> **PROBLEM DETAILS**: With the pictures omitted, repeat exactly the lines below starting with the line that has "и барабанную дробь." and going on through the line that has "Não foi possível".

> **SUPPLIED ENTRIES**:
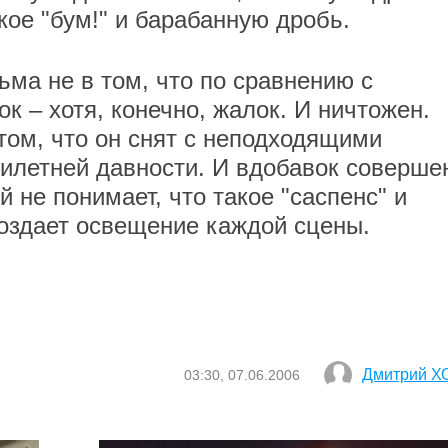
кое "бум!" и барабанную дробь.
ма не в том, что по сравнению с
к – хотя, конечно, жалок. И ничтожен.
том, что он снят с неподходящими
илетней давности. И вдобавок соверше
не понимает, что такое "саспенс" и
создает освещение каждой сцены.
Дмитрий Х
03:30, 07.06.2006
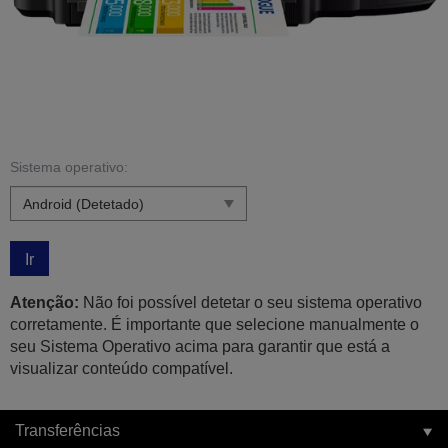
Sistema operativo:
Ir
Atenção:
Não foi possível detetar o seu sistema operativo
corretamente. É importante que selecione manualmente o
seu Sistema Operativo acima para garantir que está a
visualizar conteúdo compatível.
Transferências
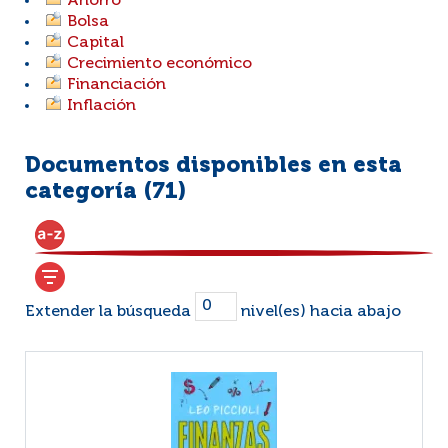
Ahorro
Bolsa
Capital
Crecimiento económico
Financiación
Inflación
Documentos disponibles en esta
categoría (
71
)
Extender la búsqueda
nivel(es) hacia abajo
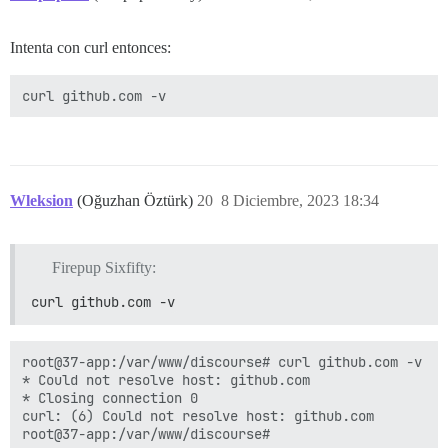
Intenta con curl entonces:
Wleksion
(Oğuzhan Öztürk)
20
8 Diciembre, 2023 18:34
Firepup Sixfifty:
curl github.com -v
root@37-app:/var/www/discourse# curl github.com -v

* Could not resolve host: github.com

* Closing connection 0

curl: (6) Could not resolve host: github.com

--

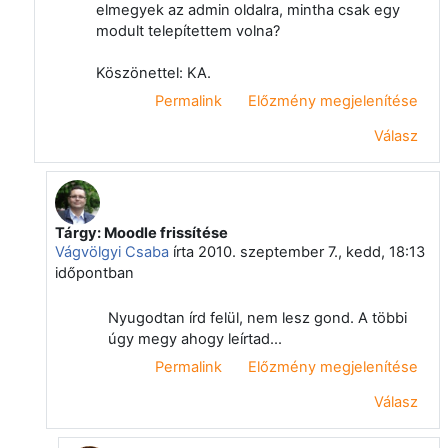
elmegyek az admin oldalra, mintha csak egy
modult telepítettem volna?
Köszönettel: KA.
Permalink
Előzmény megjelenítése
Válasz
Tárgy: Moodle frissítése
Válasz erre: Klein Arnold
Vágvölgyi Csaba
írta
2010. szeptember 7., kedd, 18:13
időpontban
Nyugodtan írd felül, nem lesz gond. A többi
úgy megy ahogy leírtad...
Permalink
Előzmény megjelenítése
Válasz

> **ANSWER BELOW**:
кое "бум!" и барабанную дробь.
ма не в том, что по сравнению с
к – хотя, конечно, жалок. И ничтожен.
том, что он снят с неподходящими
илетней давности. И вдобавок соверше
не понимает, что такое "саспенс" и
создает освещение каждой сцены.
Дмитрий Х
03:30, 07.06.2006
Sistema operativo:
Ir
Atenção:
Não foi possível detetar o seu sistema operativo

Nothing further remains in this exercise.